The dollar has had a good couple of months. It has been buoyed by domestic strength in the US economy and souring sentiment in key trading partners such as Europe and China. The source of that strong domestic demand in the US has been a tight labour market, which has powered consumption. Despite US wage growth softening in August and the unemployment rate finally climbing, US Treasury yields actually rose on Friday and the dollar strengthened. Driving that move may have been the rise in the participation rate with people returning to the workforce. This suggests that the narrative may have moved on from the disinflation debate towards the extension of employment, consumption and domestic demand.

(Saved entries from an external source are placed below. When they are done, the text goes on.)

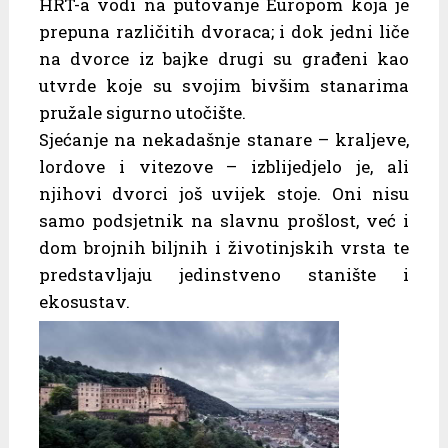
HRT-a vodi na putovanje Europom koja je
prepuna različitih dvoraca; i dok jedni liče
na dvorce iz bajke drugi su građeni kao
utvrde koje su svojim bivšim stanarima
pružale sigurno utočište.
Sjećanje na nekadašnje stanare – kraljeve,
lordove i vitezove – izblijedjelo je, ali
njihovi dvorci još uvijek stoje. Oni nisu
samo podsjetnik na slavnu prošlost, već i
dom brojnih biljnih i životinjskih vrsta te
predstavljaju jedinstveno stanište i
ekosustav.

This week's US data calendar looks unlikely to open a decisive new chapter in this narrative – although in the past, the release of the ISM services index (remember that sub-50 reading at the start of the year?) has moved markets. That index is released on Wednesday. There are a few Federal Reserve speakers this week, but market expectations that Fed rates have peaked look set, as do views of a modest 100bp of Fed easing next year (we look for 200bp+). We see little to challenge a strong dollar this week and could see DXY edging up to the 104.50/70 area.
Elsewhere in the world, the central bank policy focus is on the likes of Australia, Canada, Poland, Chile, and Israel. No change is expected in most, although Poland should be starting its easing cycle this week, and Chile is expected to follow up its 100bp cut in July with another large rate cut.